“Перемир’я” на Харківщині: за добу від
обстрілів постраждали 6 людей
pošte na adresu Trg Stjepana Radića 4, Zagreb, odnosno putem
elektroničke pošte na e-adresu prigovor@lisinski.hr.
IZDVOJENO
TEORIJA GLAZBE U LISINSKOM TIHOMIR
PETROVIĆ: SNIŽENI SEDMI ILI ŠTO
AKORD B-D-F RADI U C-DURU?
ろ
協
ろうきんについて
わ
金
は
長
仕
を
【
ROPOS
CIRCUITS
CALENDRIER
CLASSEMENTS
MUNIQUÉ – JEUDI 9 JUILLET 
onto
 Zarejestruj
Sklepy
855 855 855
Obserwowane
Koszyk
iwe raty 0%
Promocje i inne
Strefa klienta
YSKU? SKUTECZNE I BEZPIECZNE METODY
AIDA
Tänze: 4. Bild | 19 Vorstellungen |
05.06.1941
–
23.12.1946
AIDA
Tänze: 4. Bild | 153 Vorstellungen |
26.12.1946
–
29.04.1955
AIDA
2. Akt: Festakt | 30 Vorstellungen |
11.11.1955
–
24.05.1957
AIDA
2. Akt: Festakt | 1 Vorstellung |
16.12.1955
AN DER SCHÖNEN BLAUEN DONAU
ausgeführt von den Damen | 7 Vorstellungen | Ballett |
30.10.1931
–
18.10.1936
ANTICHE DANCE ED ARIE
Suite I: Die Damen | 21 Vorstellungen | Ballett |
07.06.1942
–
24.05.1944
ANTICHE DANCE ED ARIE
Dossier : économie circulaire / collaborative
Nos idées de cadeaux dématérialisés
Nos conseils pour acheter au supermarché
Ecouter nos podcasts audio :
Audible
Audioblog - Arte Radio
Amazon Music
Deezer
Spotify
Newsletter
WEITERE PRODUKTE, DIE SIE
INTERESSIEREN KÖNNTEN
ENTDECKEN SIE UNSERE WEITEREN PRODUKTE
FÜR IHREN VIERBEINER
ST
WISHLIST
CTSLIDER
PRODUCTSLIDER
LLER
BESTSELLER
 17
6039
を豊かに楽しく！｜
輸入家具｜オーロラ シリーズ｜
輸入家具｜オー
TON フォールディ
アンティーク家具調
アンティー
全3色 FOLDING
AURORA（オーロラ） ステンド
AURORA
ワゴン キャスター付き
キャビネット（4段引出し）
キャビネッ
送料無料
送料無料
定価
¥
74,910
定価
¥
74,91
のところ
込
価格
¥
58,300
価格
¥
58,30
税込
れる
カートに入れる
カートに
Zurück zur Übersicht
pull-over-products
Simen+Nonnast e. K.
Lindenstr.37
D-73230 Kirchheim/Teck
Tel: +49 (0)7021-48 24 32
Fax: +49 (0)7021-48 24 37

- [WORK ITEM] Reproduce each of the entries exactly, omitting none.

- [RESPONSE AREA]
“Перемир’я” на Харківщині: за добу від
обстрілів постраждали 6 людей
pošte na adresu Trg Stjepana Radića 4, Zagreb, odnosno putem
elektroničke pošte na e-adresu prigovor@lisinski.hr.
IZDVOJENO
TEORIJA GLAZBE U LISINSKOM TIHOMIR
PETROVIĆ: SNIŽENI SEDMI ILI ŠTO
AKORD B-D-F RADI U C-DURU?
ろ
協
ろうきんについて
わ
金
は
長
仕
を
【
ROPOS
CIRCUITS
CALENDRIER
CLASSEMENTS
MUNIQUÉ – JEUDI 9 JUILLET 
onto
 Zarejestruj
Sklepy
855 855 855
Obserwowane
Koszyk
iwe raty 0%
Promocje i inne
Strefa klienta
YSKU? SKUTECZNE I BEZPIECZNE METODY
AIDA
Tänze: 4. Bild | 19 Vorstellungen |
05.06.1941
–
23.12.1946
AIDA
Tänze: 4. Bild | 153 Vorstellungen |
26.12.1946
–
29.04.1955
AIDA
2. Akt: Festakt | 30 Vorstellungen |
11.11.1955
–
24.05.1957
AIDA
2. Akt: Festakt | 1 Vorstellung |
16.12.1955
AN DER SCHÖNEN BLAUEN DONAU
ausgeführt von den Damen | 7 Vorstellungen | Ballett |
30.10.1931
–
18.10.1936
ANTICHE DANCE ED ARIE
Suite I: Die Damen | 21 Vorstellungen | Ballett |
07.06.1942
–
24.05.1944
ANTICHE DANCE ED ARIE
Dossier : économie circulaire / collaborative
Nos idées de cadeaux dématérialisés
Nos conseils pour acheter au supermarché
Ecouter nos podcasts audio :
Audible
Audioblog - Arte Radio
Amazon Music
Deezer
Spotify
Newsletter
WEITERE PRODUKTE, DIE SIE
INTERESSIEREN KÖNNTEN
ENTDECKEN SIE UNSERE WEITEREN PRODUKTE
FÜR IHREN VIERBEINER
ST
WISHLIST
CTSLIDER
PRODUCTSLIDER
LLER
BESTSELLER
 17
6039
を豊かに楽しく！｜
輸入家具｜オーロラ シリーズ｜
輸入家具｜オー
TON フォールディ
アンティーク家具調
アンティー
全3色 FOLDING
AURORA（オーロラ） ステンド
AURORA
ワゴン キャスター付き
キャビネット（4段引出し）
キャビネッ
送料無料
送料無料
定価
¥
74,910
定価
¥
74,91
のところ
込
価格
¥
58,300
価格
¥
58,30
税込
れる
カートに入れる
カートに
Zurück zur Übersicht
pull-over-products
Simen+Nonnast e. K.
Lindenstr.37
D-73230 Kirchheim/Teck
Tel: +49 (0)7021-48 24 32
Fax: +49 (0)7021-48 24 37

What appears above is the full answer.